You’re standing outside in these elements, face-to-face with the power of nature. 

And did we mention the storm is moving? Moving fast. Maybe even… right at you? By the way, are you getting all that data recorded?

Sounds a little overwhelming right? For the scientists and researchers at the NOAA National Severe Storms Laboratory (NSSL), it might be just another Wednesday. 

HYPOTHESES TESTED, DISCOVERIES MADE

Officially founded in 1964, NSSL is the NOAA entity tasked with studying severe weather and tornadoes. 

“Our mission is to be the world leader in observing, understanding and modeling severe thunderstorms,” said NSSL Director, Dr. DaNa Carlis. “We want to be able to equip forecasters and society as a whole with the tools necessary to minimize the impact of tornadoes and severe thunderstorms on lives and property. To accomplish this mission, our scientists have to get out into the field and face these storms up close and personal.”

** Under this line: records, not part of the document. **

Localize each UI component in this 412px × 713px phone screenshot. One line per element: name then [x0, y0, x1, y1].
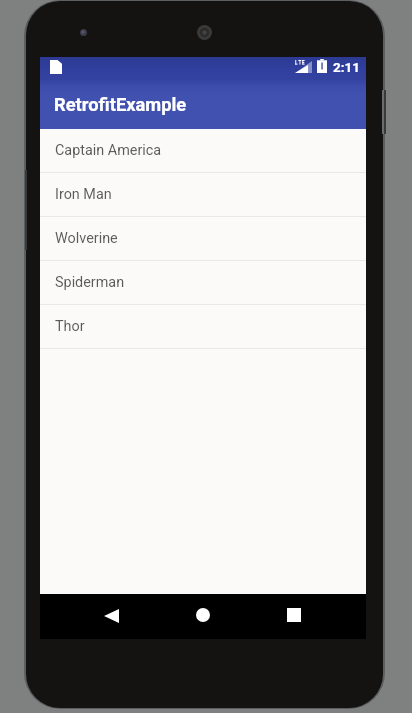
button[interactable]: Home: [183, 595, 223, 635]
staticText: Captain America: [55, 142, 162, 159]
button[interactable]: Spiderman: [40, 261, 366, 305]
button[interactable]: Back: [91, 596, 131, 636]
staticText: Spiderman: [55, 274, 125, 291]
button[interactable]: Thor: [40, 305, 366, 349]
staticText: 2:11: [333, 60, 360, 76]
button[interactable]: Wolverine: [40, 217, 366, 261]
staticText: Iron Man: [55, 186, 112, 203]
staticText: RetrofitExample: [54, 94, 187, 115]
staticText: Wolverine: [55, 230, 118, 247]
button[interactable]: Recent apps: [274, 595, 314, 635]
staticText: Thor: [55, 318, 85, 335]
button[interactable]: Iron Man: [40, 173, 366, 217]
button[interactable]: Captain America: [40, 129, 366, 173]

Field work has been part of NSSL since its inception. In the beginning, researchers were on their own, without computer-generated models of storms or radar to track them. So to study storms, scientists had to seek them out. 

“Our field observing at NSSL started clear back in the 1970s when we were first using Doppler radar to see if we could detect rotation in thunderstorms, and verifying the collected data with actual storm observations,” said Erik Rasmussen, chief of NSSL’s Field Observing Facilities Support Division and veteran tornado research scientist of more than 30 years. “You know, back in the early days, it was just people driving in cars with paper maps and making notes and taking pictures on slide film.”

From then until today NSSL scientists have been working to capture just how and why these storms form, so they can better equip forecasters to predict them and warn the public. To do that they needed to form theories and put them to the test by learning exactly what is happening within a storm. 

“We can’t really know what’s going on in the atmosphere without going out and observing the phenomena,” said Alan Gerard, Chief of NSSL’s Warning Research and Development Division. “Whether it’s tornadoes, lightning, hail, wind, flash floods— we really have to have ground truth and the observations from the phenomena to be able to figure out what’s going on and how to better forecast and warn for it.”

NSSL research scientist Anthony Lyza adds, “Field work is essential to the work we do at NSSL because it allows us to go out and test the hypotheses. It lets us ask the questions that we have from what we learn and research in the lab and go and examine actual storms and see how accurate or inaccurate some of our ideas might be.”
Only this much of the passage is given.